Calculus of Variations and Geometric Measure Theory

L. Bungert - M. Burger - A. Chambolle - M. Novaga

Nonlinear Spectral Decompositions by Gradient Flows of One-Homogeneous Functionals

created by novaga on 23 Jan 2019
modified on 08 Jul 2022


Published Paper

Inserted: 23 jan 2019
Last Updated: 8 jul 2022

Journal: Anal. PDE
Volume: 14
Number: 3
Pages: 823-860
Year: 2021

ArXiv: 1901.06979 PDF


The aim of this paper is to establish a theory of nonlinear spectral decompositions in an infinite dimensional setting by considering the eigenvalue problem related to an absolutely one-homogeneous functional in a Hilbert space.
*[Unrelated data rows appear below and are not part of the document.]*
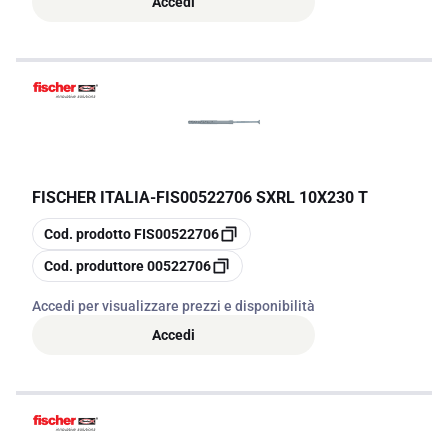
Accedi
FISCHER ITALIA
-
FIS00522706 SXRL 10X230 T
copia
Cod. prodotto
FIS00522706
copia
Cod. produttore
00522706
Accedi per visualizzare prezzi e disponibilità
Accedi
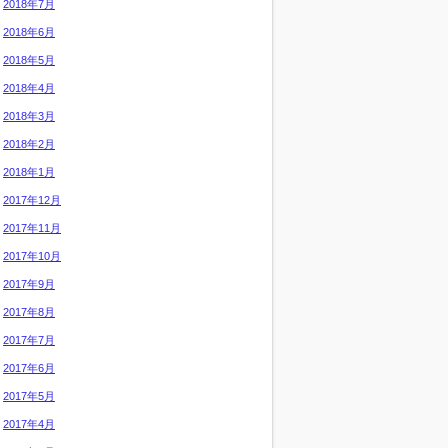
2018年7月
2018年6月
2018年5月
2018年4月
2018年3月
2018年2月
2018年1月
2017年12月
2017年11月
2017年10月
2017年9月
2017年8月
2017年7月
2017年6月
2017年5月
2017年4月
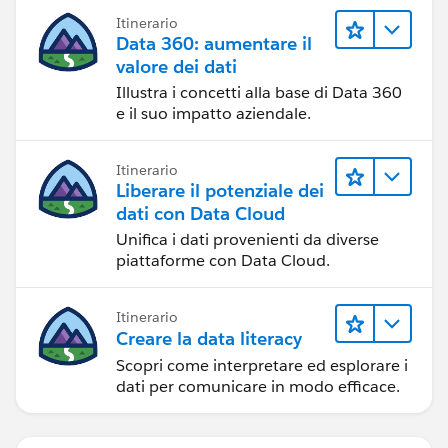
Itinerario
Data 360: aumentare il
valore dei dati
Illustra i concetti alla base di Data 360
e il suo impatto aziendale.
Itinerario
Liberare il potenziale dei
dati con Data Cloud
Unifica i dati provenienti da diverse
piattaforme con Data Cloud.
Itinerario
Creare la data literacy
Scopri come interpretare ed esplorare i
dati per comunicare in modo efficace.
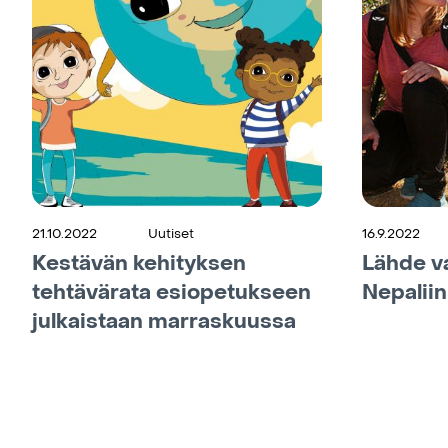
21.10.2022
Uutiset
16.9.2022
Kestävän kehityksen
Lähde v
tehtävärata esiopetukseen
Nepaliin
julkaistaan marraskuussa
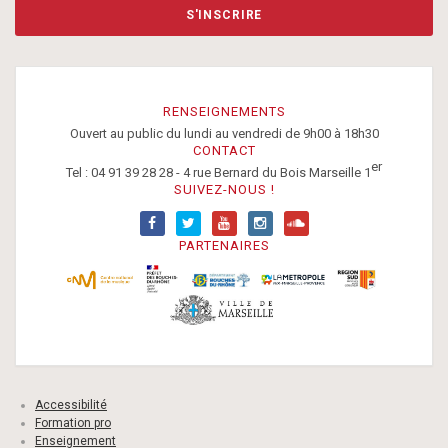
S'INSCRIRE
RENSEIGNEMENTS
Ouvert au public du lundi au vendredi de 9h00 à 18h30
CONTACT
er
Tel : 04 91 39 28 28 - 4 rue Bernard du Bois Marseille 1
SUIVEZ-NOUS !
PARTENAIRES
Accessibilité
Formation pro
Enseignement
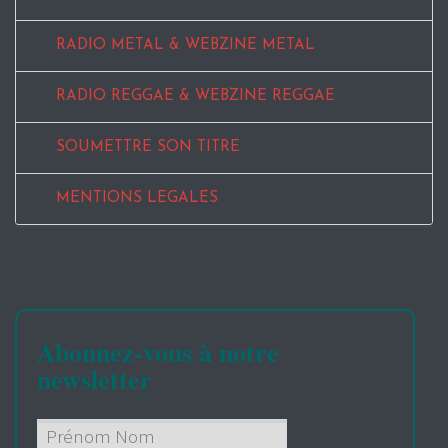
RADIO METAL & WEBZINE METAL
RADIO REGGAE & WEBZINE REGGAE
SOUMETTRE SON TITRE
MENTIONS LEGALES
Abonnez-vous à notre
newsletter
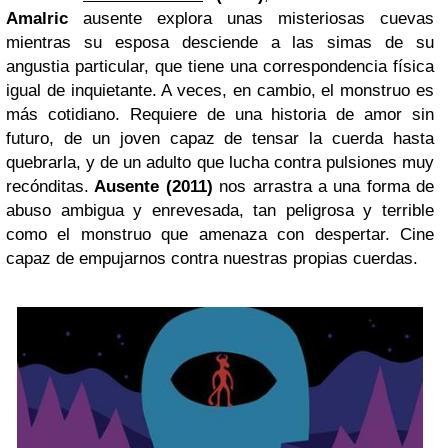
Amalric
ausente explora unas misteriosas cuevas
mientras su esposa desciende a las simas de su
angustia particular, que tiene una correspondencia física
igual de inquietante. A veces, en cambio, el monstruo es
más cotidiano. Requiere de una historia de amor sin
futuro, de un joven capaz de tensar la cuerda hasta
quebrarla, y de un adulto que lucha contra pulsiones muy
recónditas.
Ausente (2011)
nos arrastra a una forma de
abuso ambigua y enrevesada, tan peligrosa y terrible
como el monstruo que amenaza con despertar. Cine
capaz de empujarnos contra nuestras propias cuerdas.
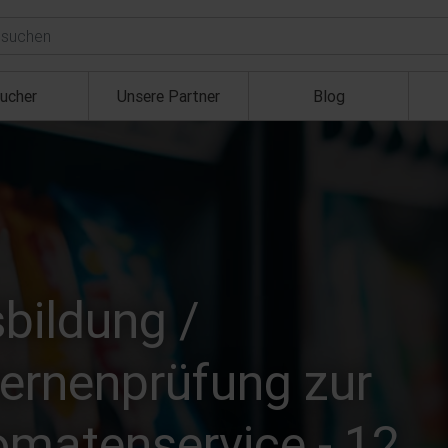
ucher
Unsere Partner
Blog
bildung /
ernenprüfung zur
omatenservice - 12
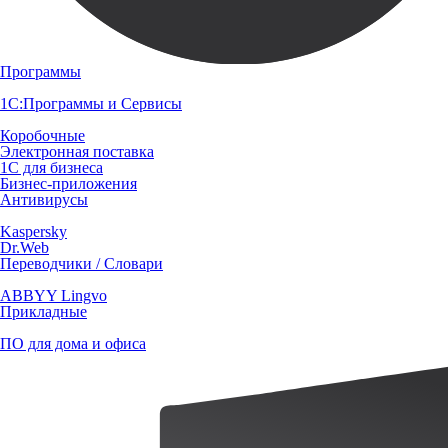
Программы
1С:Программы и Сервисы
Коробочные
Электронная поставка
1С для бизнеса
Бизнес-приложения
Антивирусы
Kaspersky
Dr.Web
Переводчики / Словари
ABBYY Lingvo
Прикладные
ПО для дома и офиса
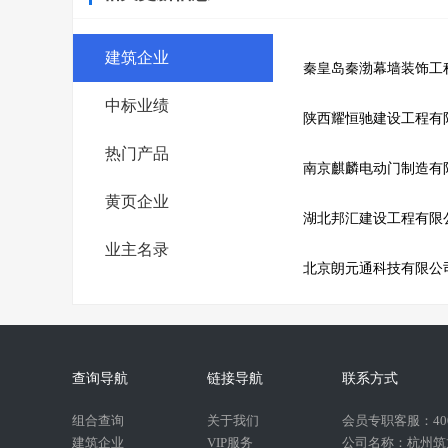
建筑企业
秦皇岛秦渤幕墙装饰工
中标业绩
陕西耀恒驰建设工程有
热门产品
南京麒麟电动门制造有
黄页企业
湖北邦汇建设工程有限
业主名录
北京朗元通科技有限公
查询导航
链接导航
联系方式
组合查询
关于我们
会员专职客服：400-
建筑企业
VIP服务
公司名称：杭州筑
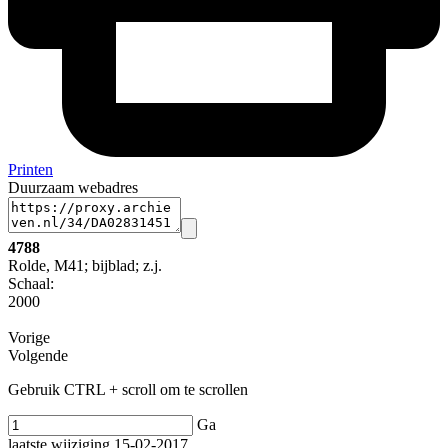
Printen
Duurzaam webadres
4788
Rolde, M41; bijblad; z.j.
Schaal
:
2000
Vorige
Volgende
Gebruik CTRL + scroll om te scrollen
Ga
laatste wijziging 15-02-2017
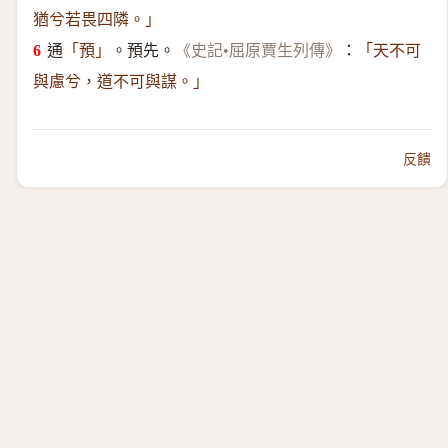
猶兮若畏四隣。」
通
。預先。
：
「預」
《史記•屈原賈生列傳》
「天不可
與慮兮，道不可與謀。」
反饋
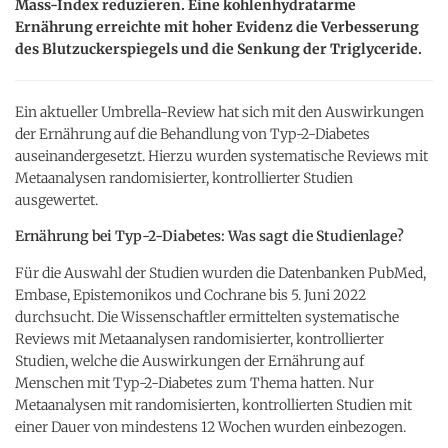
Mass-Index reduzieren. Eine kohlenhydratarme
Ernährung erreichte mit hoher Evidenz die Verbesserung
des Blutzuckerspiegels und die Senkung der Triglyceride.
Ein aktueller Umbrella-Review hat sich mit den Auswirkungen
der Ernährung auf die Behandlung von Typ-2-Diabetes
auseinandergesetzt. Hierzu wurden systematische Reviews mit
Metaanalysen randomisierter, kontrollierter Studien
ausgewertet.
Ernährung bei Typ-2-Diabetes: Was sagt die Studienlage?
Für die Auswahl der Studien wurden die Datenbanken PubMed,
Embase, Epistemonikos und Cochrane bis 5. Juni 2022
durchsucht. Die Wissenschaftler ermittelten systematische
Reviews mit Metaanalysen randomisierter, kontrollierter
Studien, welche die Auswirkungen der Ernährung auf
Menschen mit Typ-2-Diabetes zum Thema hatten. Nur
Metaanalysen mit randomisierten, kontrollierten Studien mit
einer Dauer von mindestens 12 Wochen wurden einbezogen.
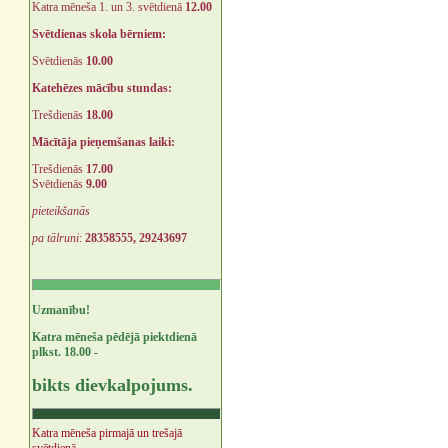
Katra mēneša 1. un 3. svētdienā
12.00
Svētdienas skola bērniem:
Svētdienās
10.00
Katehēzes mācību stundas:
Trešdienās
18.00
Mācītāja pieņemšanas laiki:
Trešdienās
17.00
Svētdienās
9.00
pieteikšanās
pa tālruni
:
28358555, 29243697
Uzmanību!
Katra mēneša pēdējā piektdienā
plkst. 18.00 -
bikts dievkalpojums.
Katra mēneša pirmajā un trešajā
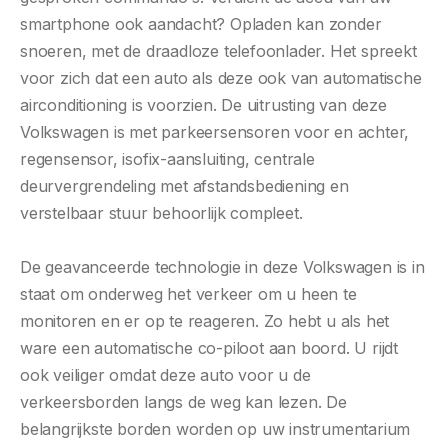
smartphone ook aandacht? Opladen kan zonder
snoeren, met de draadloze telefoonlader. Het spreekt
voor zich dat een auto als deze ook van automatische
airconditioning is voorzien. De uitrusting van deze
Volkswagen is met parkeersensoren voor en achter,
regensensor, isofix-aansluiting, centrale
deurvergrendeling met afstandsbediening en
verstelbaar stuur behoorlijk compleet.
De geavanceerde technologie in deze Volkswagen is in
staat om onderweg het verkeer om u heen te
monitoren en er op te reageren. Zo hebt u als het
ware een automatische co-piloot aan boord. U rijdt
ook veiliger omdat deze auto voor u de
verkeersborden langs de weg kan lezen. De
belangrijkste borden worden op uw instrumentarium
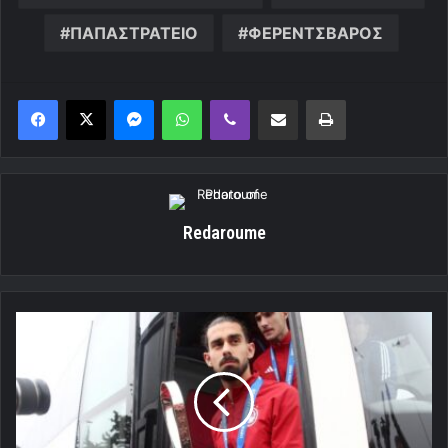
ΠΑΠΑΣΤΡΑΤΕΙΟ
ΦΕΡΕΝΤΣΒΑΡΟΣ
Messenger
WhatsApp
Viber
Κοινοποίηση μέσω ηλεκτρονικού ταχυδρομείου
Εκτύπωση
Redaroume
Χρήστου:
«Δεν
υπάρχει
ταβάνι!»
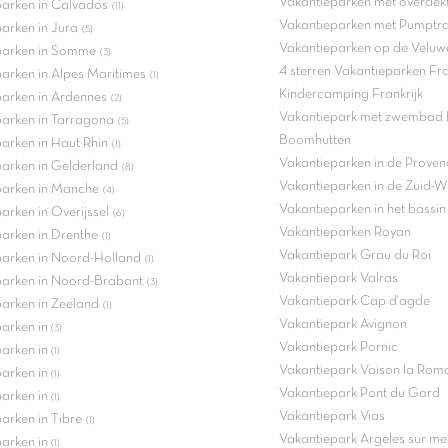
Vakantieparken met overdek
parken in Calvados
(11)
Vakantieparken met Pumptra
arken in Jura
(5)
Vakantieparken op de Veluwe
parken in Somme
(3)
4 sterren Vakantieparken Fra
arken in Alpes Maritimes
(1)
Kindercamping Frankrijk
arken in Ardennes
(2)
Vakantiepark met zwembad F
arken in Tarragona
(5)
Boomhutten
arken in Haut Rhin
(1)
Vakantieparken in de Proven
arken in Gelderland
(8)
Vakantieparken in de Zuid-W
parken in Manche
(4)
Vakantieparken in het bassi
arken in Overijssel
(6)
Vakantieparken Royan
arken in Drenthe
(1)
Vakantiepark Grau du Roi
parken in Noord-Holland
(1)
Vakantiepark Valras
parken in Noord-Brabant
(3)
Vakantiepark Cap d'agde
arken in Zeeland
(1)
Vakantiepark Avignon
parken in
(3)
Vakantiepark Pornic
parken in
(1)
Vakantiepark Vaison la Rom
parken in
(1)
Vakantiepark Pont du Gard
parken in
(1)
Vakantiepark Vias
arken in Tibre
(1)
Vakantiepark Argeles sur me
parken in
(1)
This approach is motivated by works for the total variation and related functionals in $L^2$, where some interesting results on the eigenvalue problem and the relation to the total variation flow have been proven previously, and by recent results on finite-dimensional polyhedral semi-norms, where gradient flows can yield exact decompositions into eigenvectors. We provide a geometric characterization of eigenvectors via a dual unit ball, which applies to the infinite-dimensional setting and allows applications to several relevant examples. In particular our analysis highlights the role of subgradients of minimal norm and thus connects directly to gradient flows, whose time evolution can be interpreted as a decomposition of the initial condition into subgradients of minimal norm. We can show that if the gradient flow yields a spectral decomposition it is equivalent in an appropriate sense to other schemes such as variational methods with regularization parameter equal to time, and that the decomposition has an interesting orthogonality relation. Indeed we verify that all approaches where these equivalences were known before by other arguments -- such as one-dimensional TV flow and multidimensional generalizations to vector fields or the gradient flow of certain polyhedral semi-norms -- yield exact spectral decompositions, and we provide further examples. We also investigate extinction times and extinction profiles, which we characterize as eigenvectors in a very general setting, generalizing several results from literature.